What would you do if someone you thought was your audience said they know nothing about your art genre, your marketing doesn’t speak to them, your venue is unfriendly, or they don’t have any idea what you do?

According to audience development expert Dr Bob Harlow, that’s a common experience when targeting new audiences—by definition, they are not familiar with you and your marketing was not designed for them. The most successful arts organisations in the famous Wallace Foundation Project have listened to research from disinclined audiences and been willing to embrace change to make these people  inclined and to gain new audiences

It is not easy to sit behind a one-way mirror at a focus group facility and listen to people criticising your organisation or art form when they’ve never tried either one. (The Road To Results – Harlow 2014)

“No organisational change in the project was the result of the comments of just one person. The really successful organisations talked to focus group after focus group to get to the understand why particular audiences stayed away from their organisation and what might entice them,” according to Dr Harlow.

“When disinclined audiences say something time and time again in research it can be challenging to take notice what is causing them to not be unwilling to engage with an organisation or artform. After all, they are talking about our work—but it’s often just their perceptions of our work not based on actual experience. Successful organisations recognised though, that for those audiences, the perceptions were real.”

Time and again, research reveals that the biggest barriers for a disinclined audience are indifference and low familiarity, often coupled with a perception of the (arts) organisation as elitist. (The Road To Results – Harlow 2014)

“In one research project, a performing arts company was told over and over again that its marketing represented the art form was not inviting to them. In response, they shifted to different kinds of images and copy that communicated excitement and built interest. The huge changes have had a significant, positive impact on their sales.”
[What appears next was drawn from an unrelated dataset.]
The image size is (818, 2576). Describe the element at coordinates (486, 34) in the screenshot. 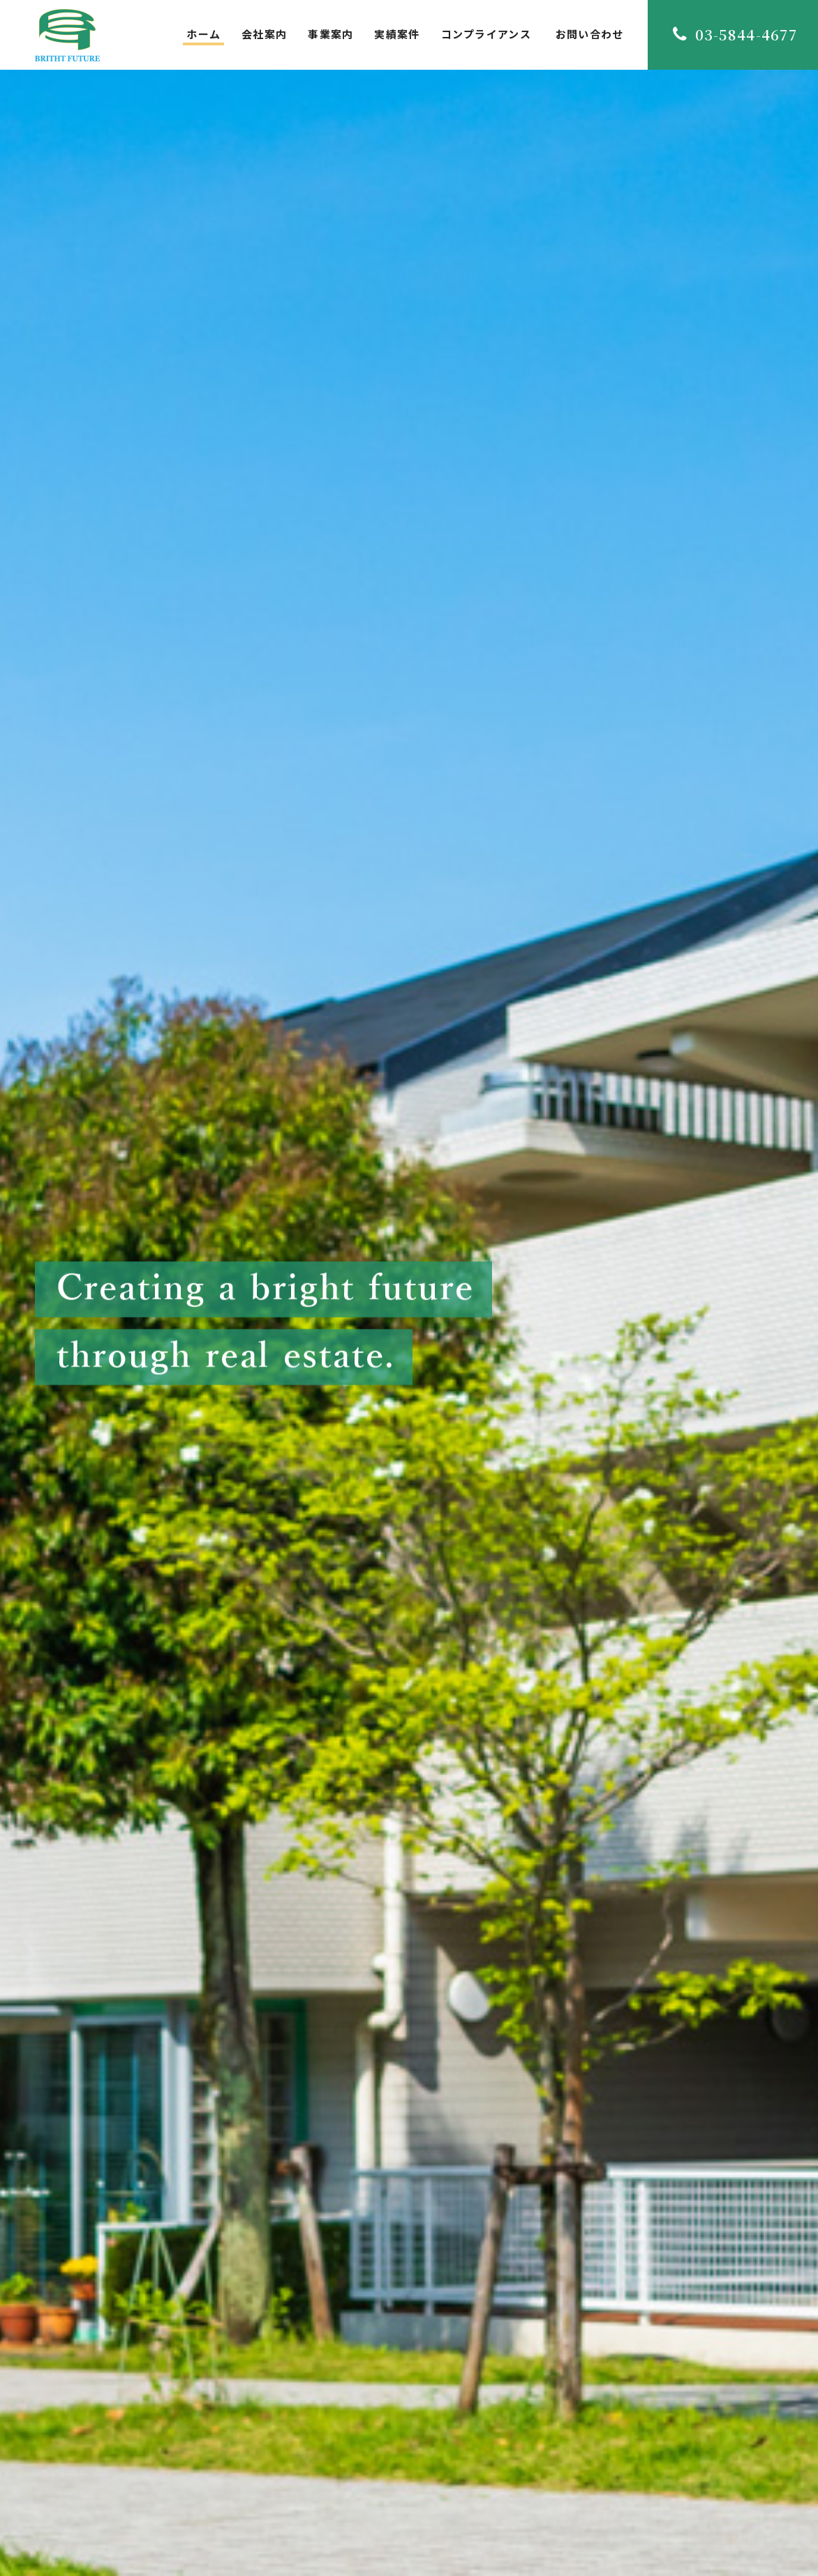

“In another research project, a venue was told by key target market youth in a number of groups that they did not feel welcome at the venue and they did not feel it was for them. The company could have decided to move to other markets. Instead they implemented a significant strategy to specifically target youth and gave them their own place of ownership in the venue. The result was a huge increase in the attendance of this target market.”

Neither of these strategic changes were easy or cheap. Both organisations had to commit to significant and lasting sometimes painful change at the top level to be able to develop relationships with new audiences.

There is a saying that if you do what you have always done, you will get what you always get. This is absolutely true for audience development.

“The companies that have benefited most from the Wallace Foundation audience development research are those that are willing to change even if that change is difficult,” Dr Harlow said.

According to CircuitWest Executive Director Ryan Taaffe,  it is really hard for some organisations to make fundamental changes but there is a need to weigh that up against the changing marketplace and competing priorities.

“The costs of change and even research about change can be restrictive against the cost of running a company,” Ryan said.

“But for many, as many of our mainstream audiences and donors we are not seeing the next generation replace them.   The silent generation are slowly disappearing from our venues, baby boomers are also fewer in number, but we are not seeing generation X replace older generations. With the first millennials turning 40 next year, there has to be some change in strategy to bring new audiences to the great table of performing arts.”

“Dr Harlow’s approach to listening to those disinclined audiences and providing invaluable intelligence so arts organisations can evolve is really ground breaking.”

“We know change can hurt, but not as much as seeing audiences and donors in a slow downward spiral, as some are experiencing now.”